蛍光観察は、細胞の複雑な構造を見事な色使いで表すことがでいます。しかし場合によっては、蛍光染色することなく、必要な情報をより速く、より少ないダメージで、あるいはより簡単に取得することができます。
ディープラーニングを活用したソフトウェアがこれを可能にします。このソフトウェアのニューラルネットワークは、明視野画像から細胞と核を自動的に認識することができます。また、自己学習によって、時間とともに性能を向上させることも可能です。
これをセルフラーニングマイクロスコピーと名付け、この概念を当社のライフサイエンス用のイメージングソフトウェアcellSens の最新バージョンに実装しました。以下に、セルフラーニングマイクロスコピーの活用法について具体的に示します。
DAPIからディープラーニングへ:実験
細胞核のセグメンテーションとカウントを行うための確立された技術では、DAPIで核を標識し、蛍光画像を解析します(図1、右)。ここでは、cellSensにディープラーニングモジュールを用いて、非染色の明視野画像(図1、左)を解析した場合に同じ結果が得られるかどうかを検証する実験を行いました。
図1:細胞核の明視野画像(左)と蛍光画像(右)
ソフトウェアの学習のため、96ウェルプレートの40箇所の蛍光画像と明視野画像を用意しました。セルフラーニングマイクロスコピーにより、学習は完全自動で、所要時間は約90分で済みました。
結果
図2は、蛍光を用いて検出し、ランダムに選んだ100個の核(左)および対応する明視野画像(中央)、ディープラーニングで予測したオブジェクトの形状(右)を示しています。この図では、2つの方法にかなりの一致が認められますが、ディープラーニングで検出されたオブジェクトの総数の方が3%程度多くなっていました。
図2:蛍光を用いて検出した核(左)および対応する明視野画像(中央)、ディープラーニングで予測したオブジェクトの形状(右)

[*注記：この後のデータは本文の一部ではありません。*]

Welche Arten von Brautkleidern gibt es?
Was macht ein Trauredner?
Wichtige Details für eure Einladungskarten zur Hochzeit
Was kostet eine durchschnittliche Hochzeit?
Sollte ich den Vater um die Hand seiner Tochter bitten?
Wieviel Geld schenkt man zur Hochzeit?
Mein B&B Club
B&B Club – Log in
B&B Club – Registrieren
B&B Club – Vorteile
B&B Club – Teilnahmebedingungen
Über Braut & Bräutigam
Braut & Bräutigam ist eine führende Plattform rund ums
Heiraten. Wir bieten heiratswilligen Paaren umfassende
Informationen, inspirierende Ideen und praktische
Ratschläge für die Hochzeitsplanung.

この差を調べてみると、蛍光の検出結果は不自然に大きなオブジェクトを多く含んでいることがわかりました。該当する画像を比較したところ、大きなオブジェクトの多くにおいて、実際は2つの核が1つのオブジェクトとしてカウントされており、ディープラーニングソフトウェアではこれらのオブジェクトはほとんどが2つの異なるオブジェクトとして正しく検出されていたことがわかりました(図3)。
図3:蛍光画像(左)と比べると、ディープラーニングソフトウェアでは近接した核を互いに明確に区別している(右)

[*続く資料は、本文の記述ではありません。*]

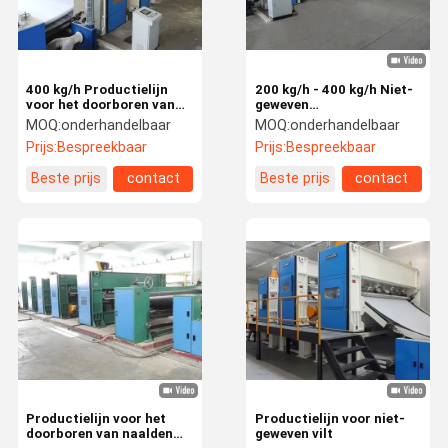
400 kg/h Productielijn
200 kg/h - 400 kg/h Niet-
voor het doorboren van
geweven
naalden met hoge
naaldpunctmachine
MOQ:
onderhandelbaar
MOQ:
onderhandelbaar
snelheid PU/PVC
Insole Board Toe Puff Felt
Prijs:
Bespreekbaar
Prijs:
Bespreekbaar
leerbasis Felt nonwoven
Productielijn
weefsel maken machine
Beste prijs
contact
Beste prijs
contact
Thuis
Producten
Video's
Over Ons
Productielijn voor het
Productielijn voor niet-
doorboren van naalden
geweven vilt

セルフラーニングマイクロスコピーの実験から得られた重要な教訓
この実験では、ディープラーニング技術に基づいた画像解析方法により、蛍光を用いた方法と同等の性能を得やすいだけでなく、それ以上の性能が発揮されることも示しています。さらに、高精度なオブジェクト検出のためのニューラルネットワークの学習は、素早く自動的に行われます。
ライブセルイメージングにおける利点は明らかです。精度の向上に加え、ディープラーニングによる画像解析は、遺伝子組換え(GFP)や核マーカーが不用であることも意味しています。結果として、標本作製にかかる時間を短縮し、蛍光チャンネルを他のマーカーのために利用でき、短い露出時間で光毒性を低減することができます。